You might think bullying is something that only children have to worry about. And with all the media attention, you might even think it’s a behavior that has waned. But let’s look at the alarming statistics. An older 2008 poll on workplace bullying found that 75% of employees reported being affected as either a target or witness. And a new 2019 Monster.com survey out this month found that nearly 94% out of 2081 employees said they had been bullied in the workplace. That’s a huge increase (19%) in the last eleven years. (Forbes, Bryan Robinson, October 2019)
Robinson encourages people to speak up and act immediately. He even lists which actions to take to protect oneself and others. But what if a corporation’s success ideology inadvertently supports bullying behaviours? Then those actions will fall on deaf ears time and again, won’t they?
When is it Business and When is it Bullying? [Snakes in Suits]Interviews with Dr. Robert (Bob) Hare and Dr. Paul Babiak, who co-authored Snakes in Suits: When Psychopaths Go to Work, provide some serious food for thought. These gentlemen estimate that from one to two percent of the general population is psychopathic in nature. Alarmingly, they find an even higher population of psychopathy within corporate environments:
“And what we find, surprisingly, was that there was a rate of 3.9% in that population of individuals that had scored high enough on the psychopathy checklist that they had hit the mark for being assessed as a psychopath.” (CBC Docs, Dr. Paul Babiak, September 2018)
What is this psychopathy checklist that Paul Babiak speaks of? It was created by his Canadian co-author, Bob Hare—a forensic psychologist touted as being “the godfather of psychopathy” by courts and law enforcement agencies the world over. Both Hare and Babiak consider psychopaths to be society’s most dangerous individuals. This is not only because they behave like predators at the top of the food chain. It is also because they are clever chameleons who can appear normal to the rest of us. With their severe emotional detachment to anything coupled with a lack of remorse, it is easy to see how these pathological liars can infect a workplace.
Did Bank Executives Use the Psychopathy Checklist to Recruit Employees?
Bullying is traumatic. When a trauma happens in your personal life, people rally around you to help you heal.

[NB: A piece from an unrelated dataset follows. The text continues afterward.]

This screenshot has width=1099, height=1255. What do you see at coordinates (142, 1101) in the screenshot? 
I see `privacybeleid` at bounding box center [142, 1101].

Unfortunately, more often than not, when it happens in a corporate environment, you’re expected to just get over it and get on with it. You can clearly see this mentality in a 2018 CBC Go Public article about banking employees who complained to the media about chronic bullying in their workplaces. After completing an investigation of the bullying allegations, the Financial Consumer Agency of Canada (FCAC) deputy commissioner, Brigitte Goulard, had this to say:
“The bank environment is a sales environment. … If you’re not a salesperson, perhaps working in a bank is not for you.” (CBC Go Public, Brigitte Goulard, April 2018)

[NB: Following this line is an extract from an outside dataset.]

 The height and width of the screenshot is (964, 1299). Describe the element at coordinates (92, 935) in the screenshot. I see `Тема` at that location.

According to Clive Boddy, a Professor of Leadership & Organizational Behaviour, this attitude is common within the financial sector. In fact, some bank executives took it a frightening step further a while back.
“Modern business is a perfect environment for [psychopaths] because it enables them to achieve the desires that they want in terms of money, in terms of controlling other people, in terms of gaining power and prestige, of course.” British professor and author, Clive Boddy, believes psychopathic behaviour was largely responsible for the global financial crisis. … Boddy says investment deals were so complex, even the brokers didn’t understand them. “You ask yourself: what kind of people would sell a product that they don’t understand and can’t properly price? You’d have to be without conscience—wouldn’t you?—to sell that kind of thing.”
…And Clive Boddy saw it all coming. A few years before the financial collapse, he began hearing that some bank executives went so far as to use Bob Hare’s psychopath checklist to recruit employees. “Presumably, that was because they thought those new employees would be cutthroat and ruthless towards their competitors. The danger, of course, is that they are cutthroat and ruthless towards the bank that employs them, as well. It’s like saying criminals are good at guarding Fort Knox, guarding the gold, guarding the crown jewels. The outcome would be inevitable. The gold would go missing. The jewels would be stolen. … If the system has been corrupted by the presence of corporate psychopaths, then the best thing to do is to get those people out of there rather than hope that the problem will go away on its own. Because it won’t.” (CBC Docs, Clive Boddy, September 2018)
Clearly, we all need to take a pause and rethink our society’s success ideology. When is it business and when is it bullying? And who exactly should be calling those shots in the workplace?
Workplace Bullying Can Affect the Bottom Line
For those who value money and power above all else—who are not swayed by the plight of others who are bullied in the workplace—I will appeal to your thinking from a different angle. When you place economy ahead of integrity, that economy will only sustain itself for so long. Employees and the public will begin to see through the deception. They’ll start complaining. First in small numbers. Then those numbers will grow larger and larger until a domino effect takes place that ultimately causes a recession … possibly even another stock market crash.
You need to care for the mental and physical health of your people first. Then they will take care of you.